Il Ministero della Difesa e l'Aeronautica Militare potrebbero chiudere il deposito AMI di viale Milano. L'assessore Pignataro ipotizza: "Facciamo un parco tecnologico per le aziende, per rilanciare l'industria"
Cosa fare dell’area del "casermone", quando l’Aeronautica Militare chiuderà il deposito? La domanda può forse sembrare ancora prematura – visto che una data certa non c’è – ma il dibattito già si è aperto. Perché l’ipotesi che il II Deposito Centrale dell’AMI sia a rischio chiusura si è ormai affacciata più volte, anche da parte degli alti gradi dell’Aeronautica Militare, e perché l’area che sta tra la ferrovia e viale Milano, nella zona Sud di Gallarate, è un’occasione importante per la città: «La possibile chiusura del deposito gallaratese dell’aeronautica non comporta solo la perdita di un importante pezzo di storia locale ma impone una riflessione sul futuro di quell’area.

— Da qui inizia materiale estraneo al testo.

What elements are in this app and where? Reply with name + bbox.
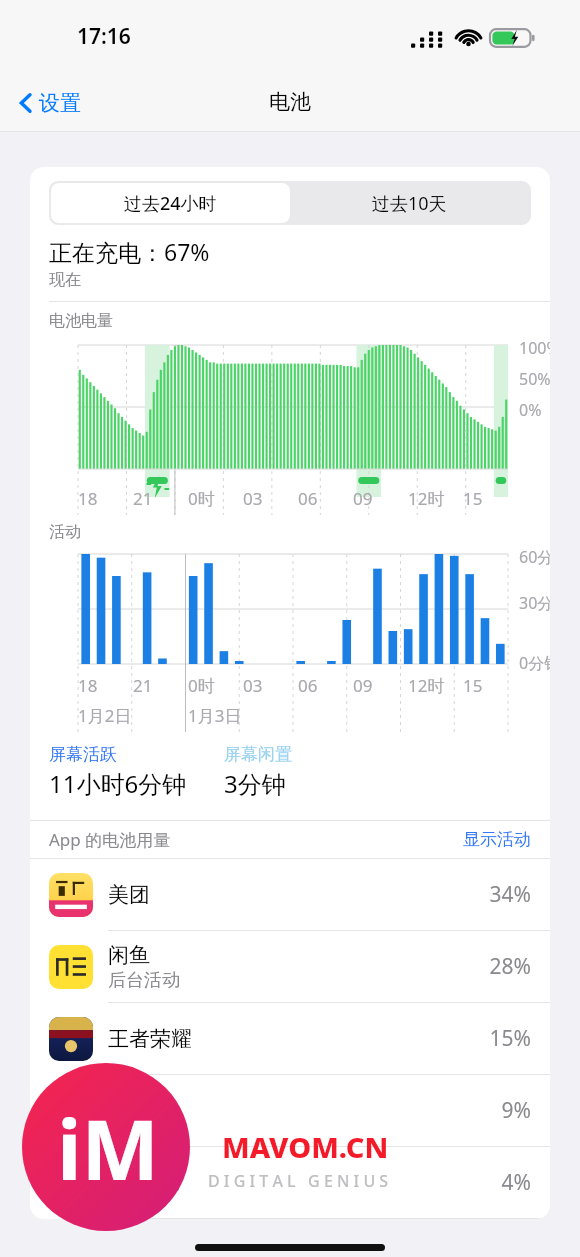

Che cosa sarà di quei 100.000 metri quadri?», si chiede l’assessore all’urbanistica del Comune di Gallarate, Giovanni Pignataro. «Potrebbero, credo, diventare una grande opportunità di ripensare nell’oggi la vocazione produttiva della nostra città e, più in generale della nostra provincia. Per questo la variante generale al PGT ha inserito un ambito di trasformazione (AT 17) che immagina l’area del deposito militare come un polo tecnologico per start up, dunque per le imprese innovative e creative. Magari, ma non necessariamente, in ambito aeronautico o aerospaziale».
L’assessore Pignataro ricorda «la crisi che investe tanta parte del comparto produttivo, locale e non, così come la spinta alla delocalizzazione che caratterizza molte aziende» e tratteggia l’idea del parco tecnologico per «rilanciare la vocazione imprenditoriale del nostro territorio, creare posti di lavoro (si calcola che l’indotto delle cosiddette start up sia 5 volte superiore), anche per figure professionali altamente qualificate, e, in sostanza, colmare un vuoto». Certo, in Lombardia ci sono esempi di poli già attivi, concentrati più in Lombardia orientale, che mostrano anche la crescente tendenza alla specializzazione, «farmaceutico piuttosto che agroalimentare e così via»: «Di qui l’idea, non perentoria ma meritevole di una riflessione, che l’eventuale polo gallaratese assuma una sua caratterizzazione», per esempio nel settore aeronautico.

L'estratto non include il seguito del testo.